Waiting at Aruba airport on my way home from 10 days in the Caribbean on a big white imperial destroyer of a ship, much of it between ports on "sea days". A sea day is when you're at sea all day. I know. self-explanatory. We had two sets of two sea days this trip. These are the days you become aware that you're within reach of losing it. You can't get off the ship. I can't over-stress this point. You're trapped. And all of the little places on the ship that you have discovered, that you think nobody else knows about? They're all full of passengers. The sanctuary pool? Full of blokes snogging their girlfriends in the deep end. The gym? Wall to wall old ladies going 6 steps a minute on the treadmills and their husbands reliving younger days by doing bicep curls with 2kg weights in US Navy baseball caps. Even the basketball court, tucked away high up at the back of the ship, where I sometimes go to practice my juggling - full of chefs shooting hoops. In full chef whites. Honestly, I didn't mind this last one. I'm as big a fan of a surreal image as the next pelican.

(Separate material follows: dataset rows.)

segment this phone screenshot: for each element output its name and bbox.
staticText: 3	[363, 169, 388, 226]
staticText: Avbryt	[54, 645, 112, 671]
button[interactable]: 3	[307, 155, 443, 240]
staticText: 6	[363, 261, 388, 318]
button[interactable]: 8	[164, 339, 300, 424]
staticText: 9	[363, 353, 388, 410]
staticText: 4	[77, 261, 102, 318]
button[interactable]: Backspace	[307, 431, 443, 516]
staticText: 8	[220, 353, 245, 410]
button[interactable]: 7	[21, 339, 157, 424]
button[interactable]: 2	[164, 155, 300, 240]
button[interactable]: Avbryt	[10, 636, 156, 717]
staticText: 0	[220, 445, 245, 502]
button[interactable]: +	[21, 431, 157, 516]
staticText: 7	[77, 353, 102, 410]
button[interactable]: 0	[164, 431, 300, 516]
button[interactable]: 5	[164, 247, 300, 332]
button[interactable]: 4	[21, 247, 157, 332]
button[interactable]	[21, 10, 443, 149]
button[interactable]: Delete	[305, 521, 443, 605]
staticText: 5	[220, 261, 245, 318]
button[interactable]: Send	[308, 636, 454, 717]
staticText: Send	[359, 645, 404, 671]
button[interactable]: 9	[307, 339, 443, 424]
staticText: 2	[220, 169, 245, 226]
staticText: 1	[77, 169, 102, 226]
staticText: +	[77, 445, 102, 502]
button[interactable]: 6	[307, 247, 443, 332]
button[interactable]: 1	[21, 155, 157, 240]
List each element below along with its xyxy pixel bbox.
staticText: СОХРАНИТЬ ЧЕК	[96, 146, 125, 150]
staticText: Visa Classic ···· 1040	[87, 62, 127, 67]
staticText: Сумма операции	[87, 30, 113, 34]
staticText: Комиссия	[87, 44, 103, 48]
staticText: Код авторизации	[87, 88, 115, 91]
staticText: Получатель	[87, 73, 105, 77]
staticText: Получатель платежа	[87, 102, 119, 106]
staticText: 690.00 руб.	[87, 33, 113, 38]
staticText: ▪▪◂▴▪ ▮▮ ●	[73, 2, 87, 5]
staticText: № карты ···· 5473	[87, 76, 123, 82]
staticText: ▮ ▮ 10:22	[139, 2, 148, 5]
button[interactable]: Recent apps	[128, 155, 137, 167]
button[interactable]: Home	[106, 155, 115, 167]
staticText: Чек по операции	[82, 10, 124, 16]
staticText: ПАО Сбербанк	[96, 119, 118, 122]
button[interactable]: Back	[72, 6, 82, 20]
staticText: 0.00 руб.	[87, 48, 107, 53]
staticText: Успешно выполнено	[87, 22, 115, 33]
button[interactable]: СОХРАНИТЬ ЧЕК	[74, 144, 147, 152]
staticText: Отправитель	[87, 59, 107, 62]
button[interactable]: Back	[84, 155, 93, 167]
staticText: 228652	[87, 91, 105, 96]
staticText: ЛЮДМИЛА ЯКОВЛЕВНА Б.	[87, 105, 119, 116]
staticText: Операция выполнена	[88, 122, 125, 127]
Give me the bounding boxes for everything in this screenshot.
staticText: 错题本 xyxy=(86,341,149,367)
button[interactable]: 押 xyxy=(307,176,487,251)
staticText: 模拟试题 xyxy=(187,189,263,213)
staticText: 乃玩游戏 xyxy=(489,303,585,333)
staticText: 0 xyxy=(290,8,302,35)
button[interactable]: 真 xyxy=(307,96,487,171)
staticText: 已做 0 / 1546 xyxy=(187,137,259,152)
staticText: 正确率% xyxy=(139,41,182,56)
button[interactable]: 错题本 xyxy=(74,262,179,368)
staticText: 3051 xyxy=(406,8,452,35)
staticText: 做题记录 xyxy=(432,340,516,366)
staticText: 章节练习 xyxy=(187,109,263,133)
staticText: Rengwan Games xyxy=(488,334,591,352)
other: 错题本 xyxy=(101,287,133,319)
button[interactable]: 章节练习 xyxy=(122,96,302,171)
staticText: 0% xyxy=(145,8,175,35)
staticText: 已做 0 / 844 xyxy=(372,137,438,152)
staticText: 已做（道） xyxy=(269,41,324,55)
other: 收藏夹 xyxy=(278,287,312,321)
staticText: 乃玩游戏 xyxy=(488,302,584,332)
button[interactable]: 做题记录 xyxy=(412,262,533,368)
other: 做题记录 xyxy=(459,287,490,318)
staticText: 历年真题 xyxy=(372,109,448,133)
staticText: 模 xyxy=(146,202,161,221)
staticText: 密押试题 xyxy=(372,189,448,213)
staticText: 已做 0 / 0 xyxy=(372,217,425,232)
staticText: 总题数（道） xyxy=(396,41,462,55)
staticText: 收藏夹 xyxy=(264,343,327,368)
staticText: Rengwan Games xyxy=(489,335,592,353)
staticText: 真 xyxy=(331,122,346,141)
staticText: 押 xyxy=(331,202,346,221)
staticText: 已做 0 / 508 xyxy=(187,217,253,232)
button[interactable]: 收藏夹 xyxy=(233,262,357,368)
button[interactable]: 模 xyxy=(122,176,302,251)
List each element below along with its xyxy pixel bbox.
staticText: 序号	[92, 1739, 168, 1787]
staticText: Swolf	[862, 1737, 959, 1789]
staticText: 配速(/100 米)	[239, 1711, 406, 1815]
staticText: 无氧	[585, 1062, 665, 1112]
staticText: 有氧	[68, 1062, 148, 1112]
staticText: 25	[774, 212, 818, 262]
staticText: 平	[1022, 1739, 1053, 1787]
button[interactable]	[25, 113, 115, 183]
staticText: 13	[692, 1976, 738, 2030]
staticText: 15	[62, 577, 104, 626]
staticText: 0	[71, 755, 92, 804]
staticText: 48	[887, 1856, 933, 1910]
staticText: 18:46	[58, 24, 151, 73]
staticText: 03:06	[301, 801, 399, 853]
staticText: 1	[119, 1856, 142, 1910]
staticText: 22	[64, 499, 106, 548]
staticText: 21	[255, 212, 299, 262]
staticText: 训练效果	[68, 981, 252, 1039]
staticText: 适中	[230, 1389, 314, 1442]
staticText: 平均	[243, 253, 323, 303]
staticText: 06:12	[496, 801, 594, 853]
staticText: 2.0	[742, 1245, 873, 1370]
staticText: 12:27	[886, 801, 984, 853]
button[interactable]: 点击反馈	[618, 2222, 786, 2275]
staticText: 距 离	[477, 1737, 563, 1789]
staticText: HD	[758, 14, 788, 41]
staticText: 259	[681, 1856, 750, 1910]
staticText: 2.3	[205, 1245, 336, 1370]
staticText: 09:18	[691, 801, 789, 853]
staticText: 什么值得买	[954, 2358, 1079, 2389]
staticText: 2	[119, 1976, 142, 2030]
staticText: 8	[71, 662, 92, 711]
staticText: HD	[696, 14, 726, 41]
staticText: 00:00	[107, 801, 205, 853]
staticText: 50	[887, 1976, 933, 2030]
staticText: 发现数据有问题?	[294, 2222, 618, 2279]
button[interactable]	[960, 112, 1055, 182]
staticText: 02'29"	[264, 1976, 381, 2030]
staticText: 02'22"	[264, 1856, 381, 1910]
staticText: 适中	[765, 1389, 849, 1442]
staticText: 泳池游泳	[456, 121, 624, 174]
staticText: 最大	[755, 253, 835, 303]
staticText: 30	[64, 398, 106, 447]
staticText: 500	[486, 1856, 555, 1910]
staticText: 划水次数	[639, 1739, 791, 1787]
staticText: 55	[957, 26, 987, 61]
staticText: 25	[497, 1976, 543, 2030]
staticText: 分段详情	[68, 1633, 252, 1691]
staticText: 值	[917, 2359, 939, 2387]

Normally I spend a good deal of my time on board these ships hiding away in my room watching TV shows and movies on my laptop while grazing the food I have scavenged from the "Horizon court" buffet. (Oh the cheese pie. That's what'll kill me, for sure). But this trip I had nice people to play with. Rupert and Danielle are lovely English folk in the early 20's who do what they describe as "Special effects puppetry". What this means to you and me, is that they play characters who walk around and interact in a charming and hilarious way with members of the public. The characters, though, are only about two feet tall, and are carrying huge backpacks in which hide - yes - Rupert and Danielle. There's actually no decent way of describing what they do, other than to say that it's completely excellent. There are a lot of what we call "walk about" acts these days, and 98.7% of them are god awful. I mean really bad. (May I just digress for a second here and say that many performers learn a skill but not how to perform, or learn how to perform but never have a skill to go with it, but walking on stilts is really, honestly, not much of a skill, so if you don't have a crapload of creative genius to add to it, then you have nothing. NOTHING. You're just a twit with wood strapped to your legs. A TALL TWIT). Anyway, the point I'm making is this: Rupert and Danielle are bloody brilliant, and as talented at performing the characters as they are at designing and making the props - which is to say, very. The characters are so good, and so unlike anything anyone will have seen previously, that they always carry in their check-in luggage a photograph of the characters posing with a real dog ("for scale", Rupert points out) with the word "PUPPETS" written in large orange pen on the back, so as to answer any questions anyone might have.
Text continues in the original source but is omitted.